Not everything is like riding a bicycle; some skills in life are more of the use-it-or-lose-it variety. Researchers say Lucy may have died from a fall from a tree, possibly as a consequence of losing her ape ancestors’ tree-climbing skills. They published their controversial findings in the journal Nature.
The 3.2-million-year-old remains of an Australopithecus afarensis woman nicknamed Lucy have captivated the world since their discovery in Ethiopia in 1974. Her remains revealed to us the first human ancestors to have walked upright. In 2006, to fan the flames of Lucy’s fame, the Ethiopian government scheduled a tour for Lucy (also known as AL 288-1 and Dinknesh) with as many as 10 museum stops along the way. Many archaeologists feared that travel would cause irreparable damage to the one-of-a-kind skeleton. But the tour went on. During Lucy’s stop at the University of Texas, researchers pounced on the opportunity to put her bones in an x-ray computed tomography (CT) scanner.
Lucy’s distal radius undergoes computed tomographic scanning. Image credit: Marsha Miller, UT Austin
Using the scanner, the team produced 35,000 high-resolution “slices” of Lucy’s remains, which then allowed them to create a true-to-life 3D rendering that would stick around even after Lucy left.
Paleoanthropologist and project leader John Kappelman was examining the rendering when he saw something unusual: a strange break in Lucy’s right humerus (upper arm bone). In comparing the prehistoric injury to images of modern bone breakage, he realized it looked an awful lot like a four-part proximal humeral fracture, in which a blow to the shoulder blade smashes down the head of the humerus, compressing it into the shaft of the bone. Today, this kind of injury is common in car accidents when people have used their hands to brace against the dashboard, but it’s also typical in falls from great heights.
Kappelman and his colleagues then used a 3D printer to create a hard copy of the bones. They brought the newly made remains to nine orthopedic specialists, who all agreed with Kappelman’s initial assessment of a four-part proximal fracture. They suggest her injuries are consistent with someone who had fallen from a height of approximately 45 feet—about as high in the trees as chimpanzees typically build their sleeping nests—at a speed of about 37 mph.
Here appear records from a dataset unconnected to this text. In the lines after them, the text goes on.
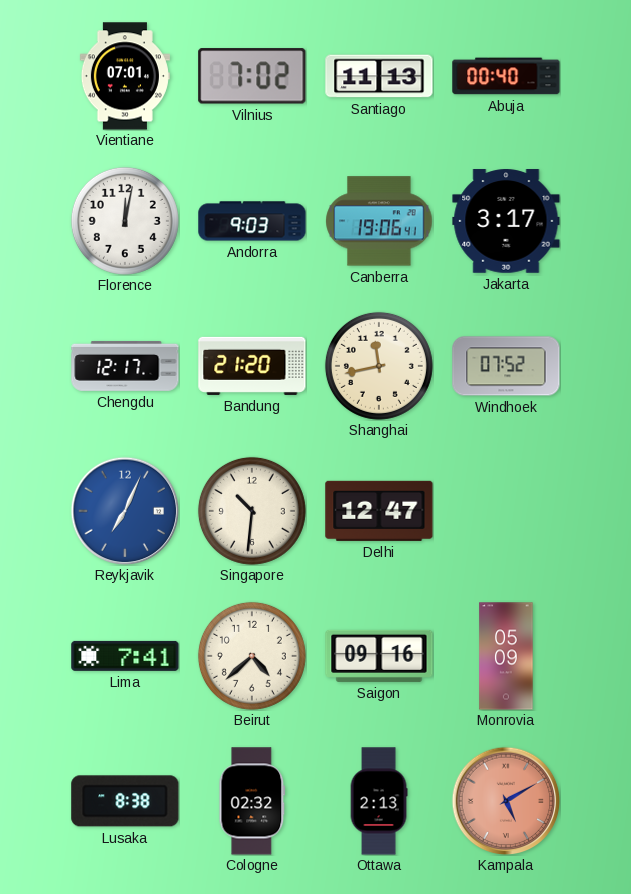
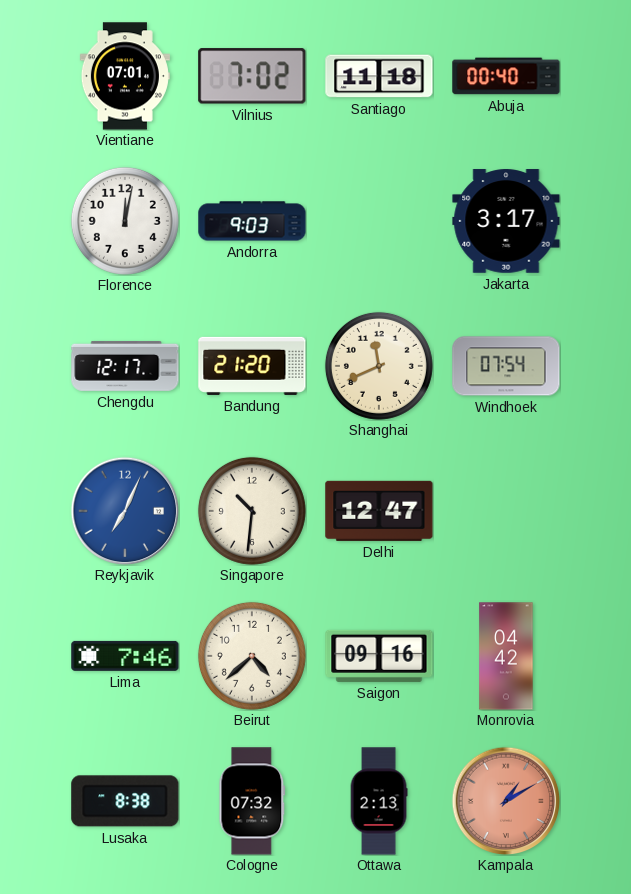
Santiago: 11:13 -> 11:18
Canberra: 19:06 -> none
Shanghai: 11:43 -> 11:41
Windhoek: 07:52 -> 07:54
Lima: 7:41 -> 7:46
Monrovia: 05:09 -> 04:42
Cologne: 02:32 -> 07:32
Kampala: 5:10 -> 1:10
“It may well have been the case that adaptations that permitted her to live more efficiently on the ground compromised her ability to move safely in the trees—and may have predisposed her kind to more falls,” Kappelman told Science.
Not everyone is convinced. Other archaeologists argue that other parts of Lucy’s body were far more fractured than they would have been after a fall. Of her shattered ribs, Kent State University biological anthropologist Owen Lovejoy said in Science, “you couldn’t do that with a shotgun blast.”
Then there’s the fact that Lucy’s bones could easily have been damaged after she died. Paleoanthropologist Don Johanson of Arizona State University, who discovered Lucy in 1974, is skeptical. “Terrestrial animals like antelopes and gazelles, elephants and rhinos and giraffes—all these bones show very similar fracture and breakage patterns as Lucy,” he pointed out to Science. “You can be sure they didn’t fall out of trees.”